Your task is to restate exactly the lines from the one holding "feeling, rather they" to the end of the entries below, inclusive.
*** DATA FOR ANALYSIS ***
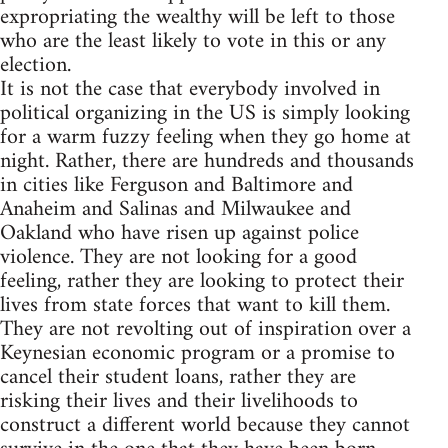
expropriating the wealthy will be left to those
who are the least likely to vote in this or any
election.
It is not the case that everybody involved in
political organizing in the US is simply looking
for a warm fuzzy feeling when they go home at
night. Rather, there are hundreds and thousands
in cities like Ferguson and Baltimore and
Anaheim and Salinas and Milwaukee and
Oakland who have risen up against police
violence. They are not looking for a good
feeling, rather they are looking to protect their
lives from state forces that want to kill them.
They are not revolting out of inspiration over a
Keynesian economic program or a promise to
cancel their student loans, rather they are
risking their lives and their livelihoods to
construct a different world because they cannot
*** End of DATA FOR ANALYSIS ***
* **OUTPUT BELOW**:
feeling, rather they are looking to protect their
lives from state forces that want to kill them.
They are not revolting out of inspiration over a
Keynesian economic program or a promise to
cancel their student loans, rather they are
risking their lives and their livelihoods to
construct a different world because they cannot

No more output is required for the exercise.